If the nationalisation rescue of Northern Rock fails, we could all lose a possible 3,500 pounds each. The exposure to the tax payer’s money has doubled since the beginning of the year. Many borrowers who have borrowed against thier property with a 100% mortgage will owe thier money to the Bank of England.
100% mortgages have been the Northern Rocks loan of choice in the last few years. When credit conditions were relaxed and borrowing large amounts against on rising property prices was a safer bet.

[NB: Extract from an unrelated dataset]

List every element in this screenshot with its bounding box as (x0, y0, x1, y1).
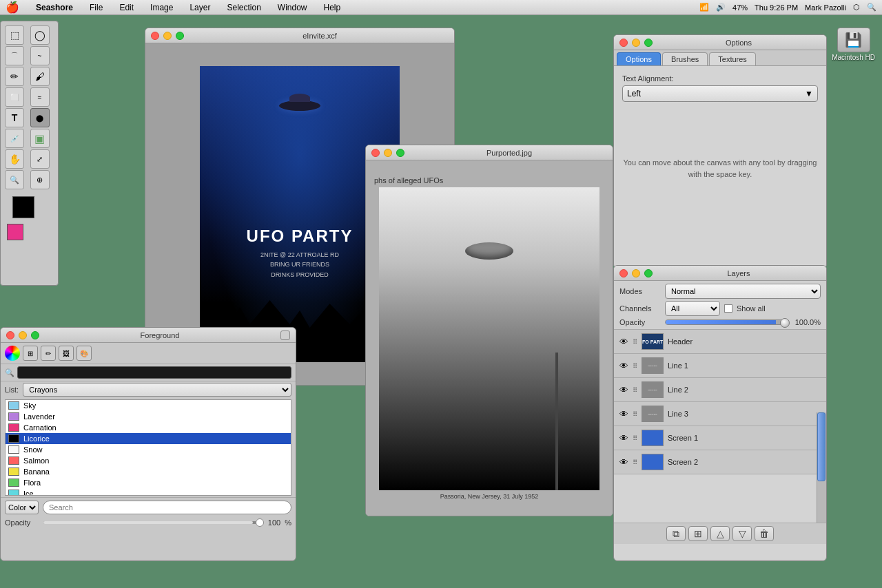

It looks like The Bank if England wants its money back now. They will be aiming to reduce there mortgage based assets. When these 100% mortgages come to the end of there fixed rate period many borrowers will be looking to find a new competitive rate. Many 100% mortgages lenders are pulling out of the market Alliance & Leicester have announced a temporary withdrawal of there 100% mortgages and 100% plus mortgages products.
Bank of England has cut rates in an attempt to keep the economy moving. The US Federal Reserve has recently cut rates from 4.25% to 3%. Anyone looking to remortgage can expect to get a better deal especially some one with a bad credit mortgage.
It will be a welcome cut for homeowners and anyone arranging a first time buyer mortgage as energy prices are increased, and Council Tax rates are set to rise in certain areas of the country.
The Woolwich is one of the first big Lenders to announce it will be cutting its Standard Variable Rates (SVR) by the full 0.25% following the Bank of England’s announcement. This has an effect on anyone on a base rate tracker mortgage.
A further cut is likely, inflation will be watched closely. It currently stands at 2.1% but rising energy costs and food prices are expected to push the inflation up further past the 2% target.